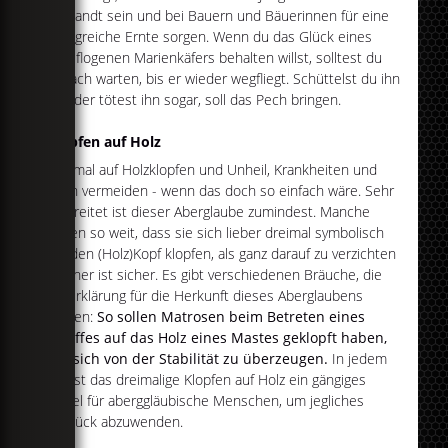
entsandt sein und bei Bauern und Bäuerinnen für eine
erfolgreiche Ernte sorgen. Wenn du das Glück eines
zugeflogenen Marienkäfers behalten willst, solltest du
einfach warten, bis er wieder wegfliegt. Schüttelst du ihn
ab oder tötest ihn sogar, soll das Pech bringen.
Klopfen auf Holz
Dreimal auf Holzklopfen und Unheil, Krankheiten und
Pech vermeiden - wenn das doch so einfach wäre. Sehr
verbreitet ist dieser Aberglaube zumindest. Manche
gehen so weit, dass sie sich lieber dreimal symbolisch
auf den (Holz)Kopf klopfen, als ganz darauf zu verzichten
- sicher ist sicher. Es gibt verschiedenen Bräuche, die
als Erklärung für die Herkunft dieses Aberglaubens
dienen:
So sollen Matrosen beim Betreten eines
Schiffes auf das Holz eines Mastes geklopft haben,
um sich von der Stabilität zu überzeugen.
In jedem
Fall ist das dreimalige Klopfen auf Holz ein gängiges
Mittel für aberggläubische Menschen, um jegliches
Unglück abzuwenden.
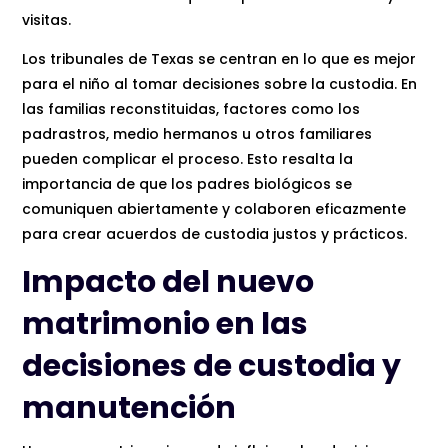
visitas.
Los tribunales de Texas se centran en lo que es mejor
para el niño al tomar decisiones sobre la custodia. En
las familias reconstituidas, factores como los
padrastros, medio hermanos u otros familiares
pueden complicar el proceso. Esto resalta la
importancia de que los padres biológicos se
comuniquen abiertamente y colaboren eficazmente
para crear acuerdos de custodia justos y prácticos.
Impacto del nuevo
matrimonio en las
decisiones de custodia y
manutención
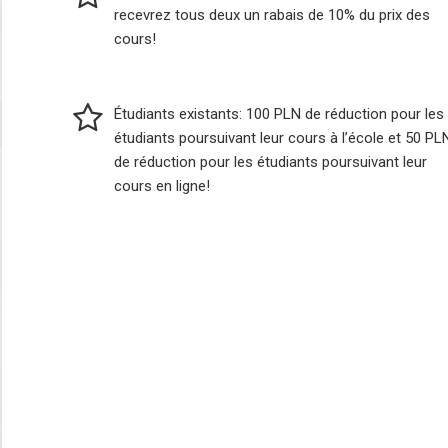
recevrez tous deux un rabais de 10% du prix des
cours!
Étudiants existants: 100 PLN de réduction pour les
étudiants poursuivant leur cours à l’école et 50 PL
de réduction pour les étudiants poursuivant leur
cours en ligne!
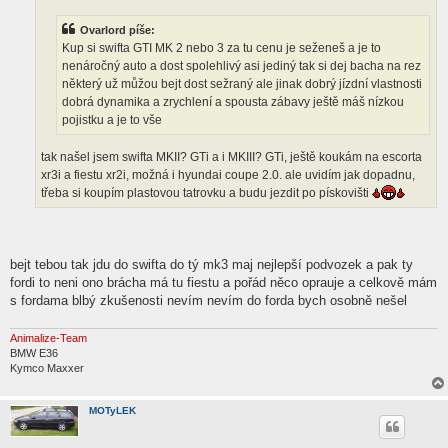
ě
v
Ovarlord píše:
e
k
Kup si swifta GTI MK 2 nebo 3 za tu cenu je seženeš a je to
nenáročný auto a dost spolehlivý asi jediný tak si dej bacha na rez
některý už můžou bejt dost sežraný ale jinak dobrý jízdní vlastnosti
dobrá dynamika a zrychlení a spousta zábavy ještě máš nízkou
pojistku a je to vše
tak našel jsem swifta MKII? GTi a i MKIII? GTi, ještě koukám na escorta
xr3i a fiestu xr2i, možná i hyundai coupe 2.0. ale uvidím jak dopadnu,
třeba si koupím plastovou tatrovku a budu jezdit po pískovišti
bejt tebou tak jdu do swifta do tý mk3 maj nejlepší podvozek a pak ty
fordi to neni ono brácha má tu fiestu a pořád něco oprauje a celkově mám
s fordama blbý zkušenosti nevím nevím do forda bych osobně nešel
Animalize-Team
BMW E36
Kymco Maxxer
MOTyLEK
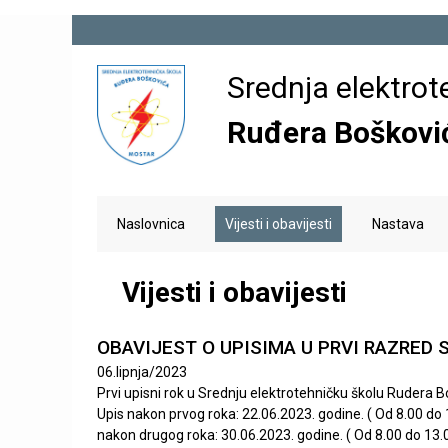
E
Srednja elektrot
l
Ruđera Boškovi
e
k
M
Naslovnica
Vijesti i obavijesti
Nastava
a
r
i
n
Vijesti i obavijesti
o
m
e
t
OBAVIJEST O UPISIMA U PRVI RAZRED 
n
S
e
u
06.lipnja/2023
Prvi upisni rok u Srednju elektrotehničku školu Rudera 
t
h
Upis nakon prvog roka: 22.06.2023. godine. ( Od 8.00 do
r
nakon drugog roka: 30.06.2023. godine. ( Od 8.00 do 13.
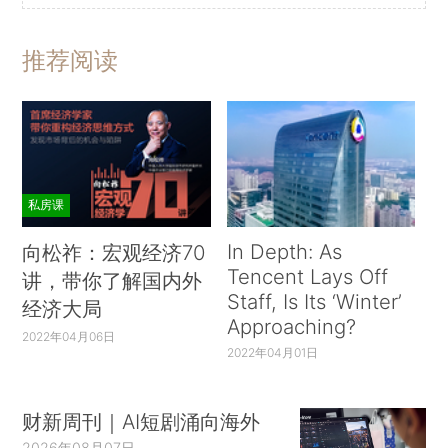
推荐阅读
私房课
In Depth: As
向松祚：宏观经济70
Tencent Lays Off
讲，带你了解国内外
Staff, Is Its ‘Winter’
经济大局
Approaching?
2022年04月06日
2022年04月01日
财新周刊｜AI短剧涌向海外
2026年08月07日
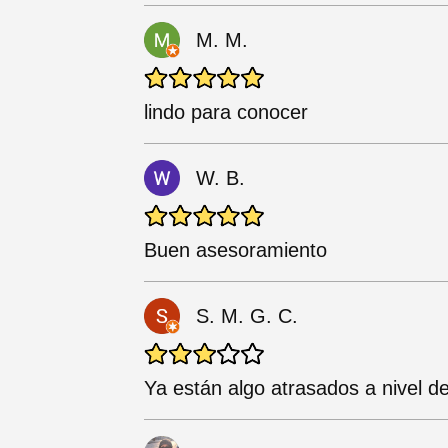
M. M.
lindo para conocer
W. B.
Buen asesoramiento
S. M. G. C.
Ya están algo atrasados a nivel de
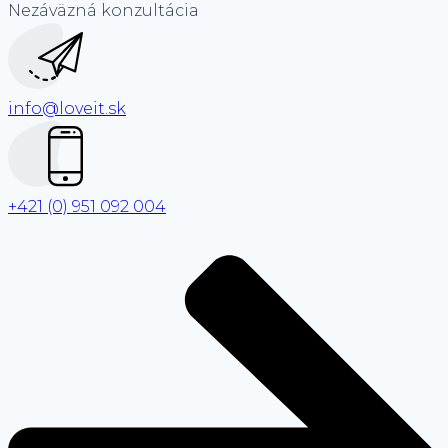
Nezáväzná konzultácia
info@loveit.sk
+421 (0) 951 092 004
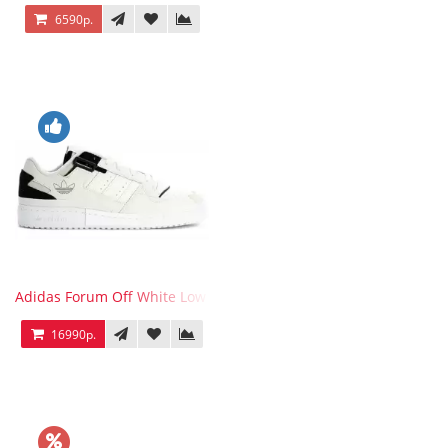
6590р.
Adidas Forum Off White Low White Black
16990р.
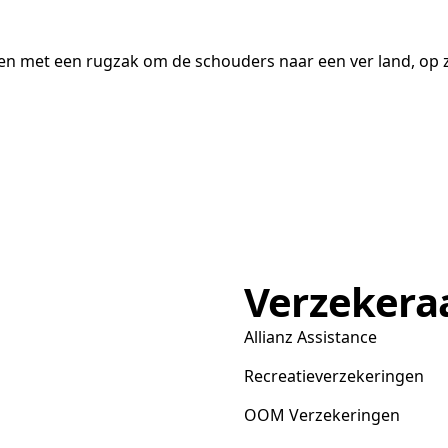
ken met een rugzak om de schouders naar een ver land, op z
Verzekera
Allianz Assistance
Recreatieverzekeringen
OOM Verzekeringen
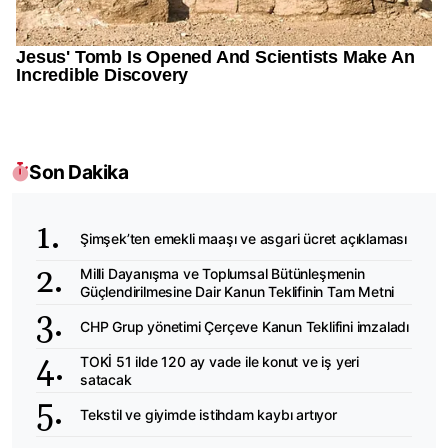
Son Dakika
Şimşek’ten emekli maaşı ve asgari ücret açıklaması
Milli Dayanışma ve Toplumsal Bütünleşmenin
Güçlendirilmesine Dair Kanun Teklifinin Tam Metni
CHP Grup yönetimi Çerçeve Kanun Teklifini imzaladı
TOKİ 51 ilde 120 ay vade ile konut ve iş yeri
satacak
Tekstil ve giyimde istihdam kaybı artıyor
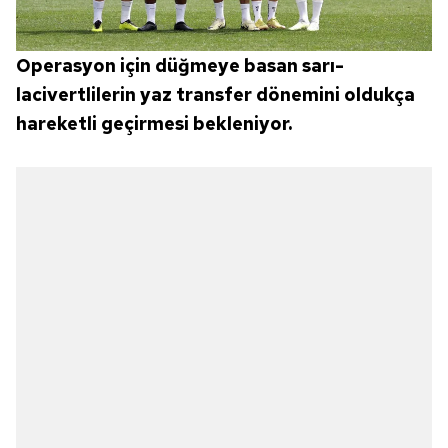
Operasyon için düğmeye basan sarı-
lacivertlilerin yaz transfer dönemini oldukça
hareketli geçirmesi bekleniyor.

Work order >> Could you output the full set of entries exactly, skipping every picture?

Task result >>
entsandt sein und bei Bauern und Bäuerinnen für eine
erfolgreiche Ernte sorgen. Wenn du das Glück eines
zugeflogenen Marienkäfers behalten willst, solltest du
einfach warten, bis er wieder wegfliegt. Schüttelst du ihn
ab oder tötest ihn sogar, soll das Pech bringen.
Klopfen auf Holz
Dreimal auf Holzklopfen und Unheil, Krankheiten und
Pech vermeiden - wenn das doch so einfach wäre. Sehr
verbreitet ist dieser Aberglaube zumindest. Manche
gehen so weit, dass sie sich lieber dreimal symbolisch
auf den (Holz)Kopf klopfen, als ganz darauf zu verzichten
- sicher ist sicher. Es gibt verschiedenen Bräuche, die
als Erklärung für die Herkunft dieses Aberglaubens
dienen:
So sollen Matrosen beim Betreten eines
Schiffes auf das Holz eines Mastes geklopft haben,
um sich von der Stabilität zu überzeugen.
In jedem
Fall ist das dreimalige Klopfen auf Holz ein gängiges
Mittel für aberggläubische Menschen, um jegliches
Unglück abzuwenden.
visitas.
Los tribunales de Texas se centran en lo que es mejor
para el niño al tomar decisiones sobre la custodia. En
las familias reconstituidas, factores como los
padrastros, medio hermanos u otros familiares
pueden complicar el proceso. Esto resalta la
importancia de que los padres biológicos se
comuniquen abiertamente y colaboren eficazmente
para crear acuerdos de custodia justos y prácticos.
Impacto del nuevo
matrimonio en las
decisiones de custodia y
manutención
recevrez tous deux un rabais de 10% du prix des
cours!
Étudiants existants: 100 PLN de réduction pour les
étudiants poursuivant leur cours à l’école et 50 PL
de réduction pour les étudiants poursuivant leur
cours en ligne!
ě
v
Ovarlord píše:
e
k
Kup si swifta GTI MK 2 nebo 3 za tu cenu je seženeš a je to
nenáročný auto a dost spolehlivý asi jediný tak si dej bacha na rez
některý už můžou bejt dost sežraný ale jinak dobrý jízdní vlastnosti
dobrá dynamika a zrychlení a spousta zábavy ještě máš nízkou
pojistku a je to vše
tak našel jsem swifta MKII? GTi a i MKIII? GTi, ještě koukám na escorta
xr3i a fiestu xr2i, možná i hyundai coupe 2.0. ale uvidím jak dopadnu,
třeba si koupím plastovou tatrovku a budu jezdit po pískovišti
bejt tebou tak jdu do swifta do tý mk3 maj nejlepší podvozek a pak ty
fordi to neni ono brácha má tu fiestu a pořád něco oprauje a celkově mám
s fordama blbý zkušenosti nevím nevím do forda bych osobně nešel
Animalize-Team
BMW E36
Kymco Maxxer
MOTyLEK
E
Srednja elektrot
l
Ruđera Boškovi
e
k
M
Naslovnica
Vijesti i obavijesti
Nastava
a
r
i
n
Vijesti i obavijesti
o
m
e
t
OBAVIJEST O UPISIMA U PRVI RAZRED 
n
S
e
u
06.lipnja/2023
Prvi upisni rok u Srednju elektrotehničku školu Rudera 
t
h
Upis nakon prvog roka: 22.06.2023. godine. ( Od 8.00 do
r
nakon drugog roka: 30.06.2023. godine. ( Od 8.00 do 13.
推荐阅读
私房课
In Depth: As
向松祚：宏观经济70
Tencent Lays Off
讲，带你了解国内外
Staff, Is Its ‘Winter’
经济大局
Approaching?
2022年04月06日
2022年04月01日
财新周刊｜AI短剧涌向海外
2026年08月07日
M. M.
lindo para conocer
W. B.
Buen asesoramiento
S. M. G. C.
Ya están algo atrasados a nivel de
Nezáväzná konzultácia
info@loveit.sk
+421 (0) 951 092 004
6590р.
Adidas Forum Off White Low White Black
16990р.
ken met een rugzak om de schouders naar een ver land, op z
Verzekera
Allianz Assistance
Recreatieverzekeringen
OOM Verzekeringen
Son Dakika
Şimşek’ten emekli maaşı ve asgari ücret açıklaması
Milli Dayanışma ve Toplumsal Bütünleşmenin
Güçlendirilmesine Dair Kanun Teklifinin Tam Metni
CHP Grup yönetimi Çerçeve Kanun Teklifini imzaladı
TOKİ 51 ilde 120 ay vade ile konut ve iş yeri
satacak
Tekstil ve giyimde istihdam kaybı artıyor
Operasyon için düğmeye basan sarı-
lacivertlilerin yaz transfer dönemini oldukça
hareketli geçirmesi bekleniyor.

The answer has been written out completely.